ASSIGNMENT:
Below are some records; copy each line in them that contains "شماره".

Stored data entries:
=== Section Start ===

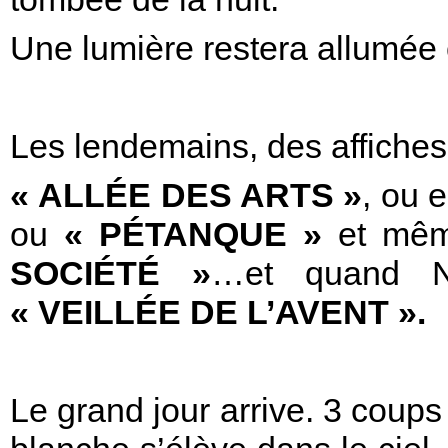
Une lumière restera allumée cet
Les lendemains, des affiches
« ALLÉE DES ARTS »
, ou 
ou
« PÉTANQUE »
et mêm
SOCIÉTÉ »
…et quand Noë
« VEILLÉE DE L’AVENT ».
Le grand jour arrive. 3 cou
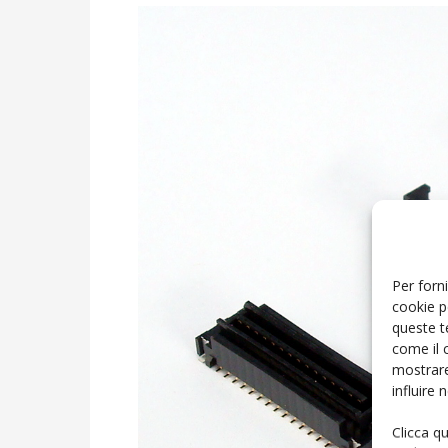
Per forni
cookie p
queste t
come il 
mostrare
influire
Clicca q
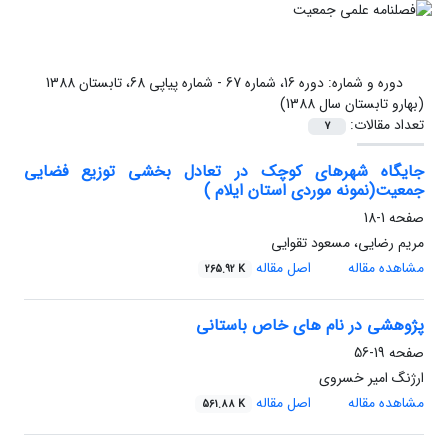
دوره و شماره:
دوره 16، شماره 67 - شماره پیاپی 68، تابستان 1388
(بهارو تابستان سال 1388)
تعداد مقالات:
7
جایگاه شهرهای کوچک در تعادل بخشی توزیع فضایی
جمعیت(نمونه موردی استان ایلام )
صفحه
1-18
مریم رضایی، مسعود تقوایی
مشاهده مقاله
اصل مقاله
265.92 K
پژوهشی در نام های خاص باستانی
صفحه
19-56
ارژنگ امیر خسروی
مشاهده مقاله
اصل مقاله
561.88 K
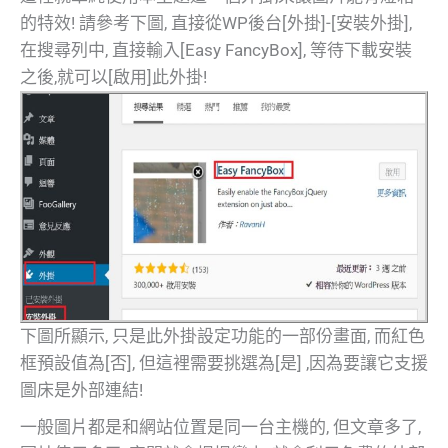
的特效! 請參考下圖, 直接從WP後台[外掛]-[安裝外掛],
在搜尋列中, 直接輸入[Easy FancyBox], 等待下載安裝
之後,就可以[啟用]此外掛!
下圖所顯示, 只是此外掛設定功能的一部份畫面, 而紅色
框預設值為[否], 但這裡需要挑選為[是] ,因為要讓它支援
圖床是外部連結!
一般圖片都是和網站位置是同一台主機的, 但文章多了,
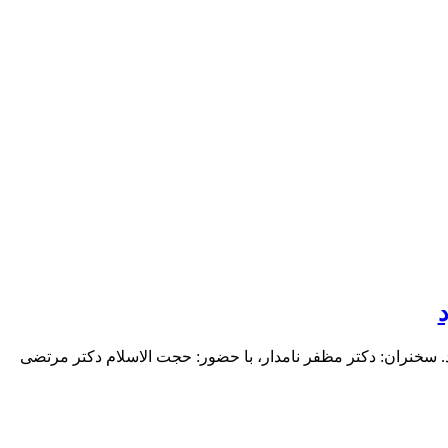
خنران: دکتر مظفر نامدار، با حضور: حجت الاسلام دکتر مرتضی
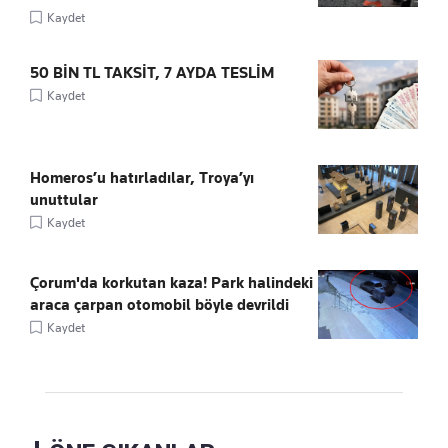
Kaydet
50 BİN TL TAKSİT, 7 AYDA TESLİM
Kaydet
Homeros’u hatırladılar, Troya’yı
unuttular
Kaydet
Çorum'da korkutan kaza! Park halindeki
araca çarpan otomobil böyle devrildi
Kaydet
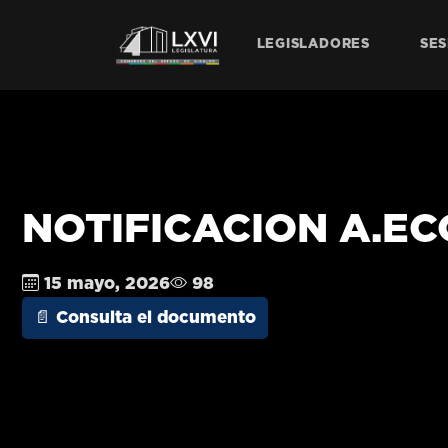
LEGISLADORES
SES
NOTIFICACION A.ECO
15 mayo, 2026
98
📄 Consulta el documento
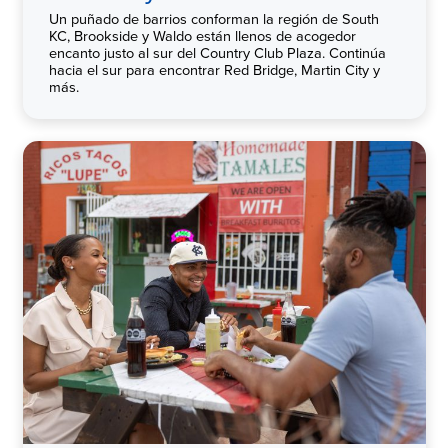
Un puñado de barrios conforman la región de South
KC, Brookside y Waldo están llenos de acogedor
encanto justo al sur del Country Club Plaza. Continúa
hacia el sur para encontrar Red Bridge, Martin City y
más.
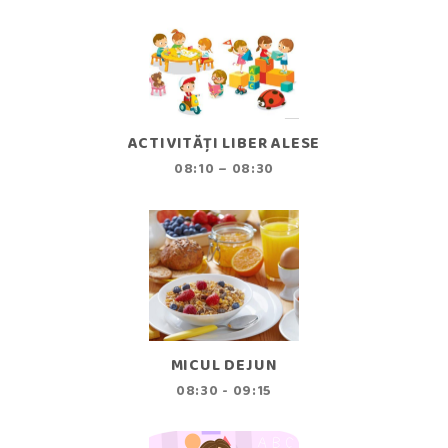
ACTIVITĂȚI LIBER ALESE
08:10 – 08:30
MICUL DEJUN
08:30 - 09:15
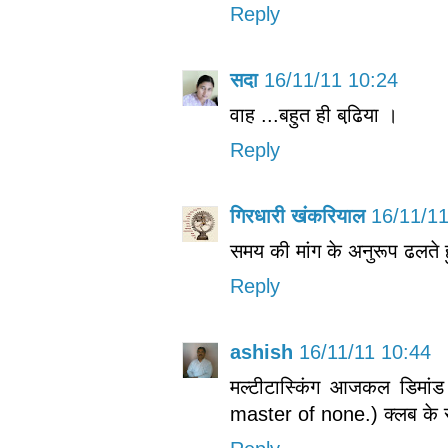
Reply
सदा
16/11/11 10:24
वाह ...बहुत ही बढि़या ।
Reply
गिरधारी खंकरियाल
16/11/11
समय की मांग के अनुरूप ढलते 
Reply
ashish
16/11/11 10:44
मल्टीटास्किंग आजकल डिमांड
master of none.) क्लब के स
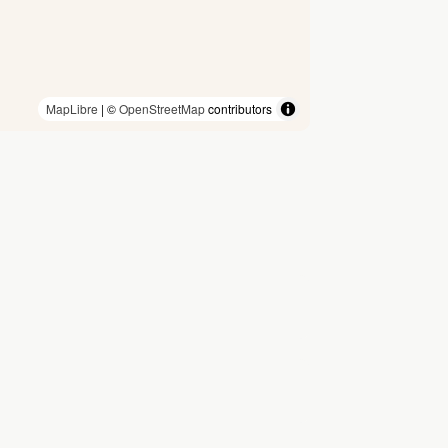
MapLibre
| ©
OpenStreetMap
contributors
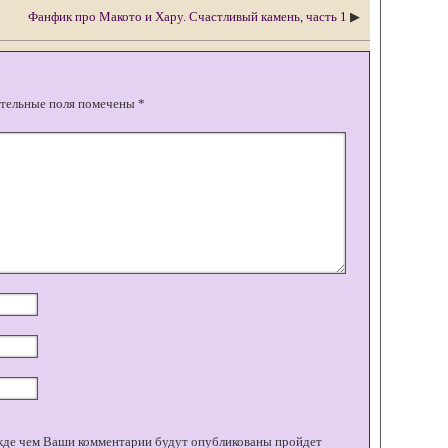
Фанфик про Макото и Хару. Счастливый камень, часть 1
▶
тельные поля помечены
*
жде чем Ваши комментарии будут опубликованы пройдет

=== Section End ===

EXERCISE RESPONSE:
دوره و شماره:
دوره 16، شماره 67 - شماره پیاپی 68، تابستان 1388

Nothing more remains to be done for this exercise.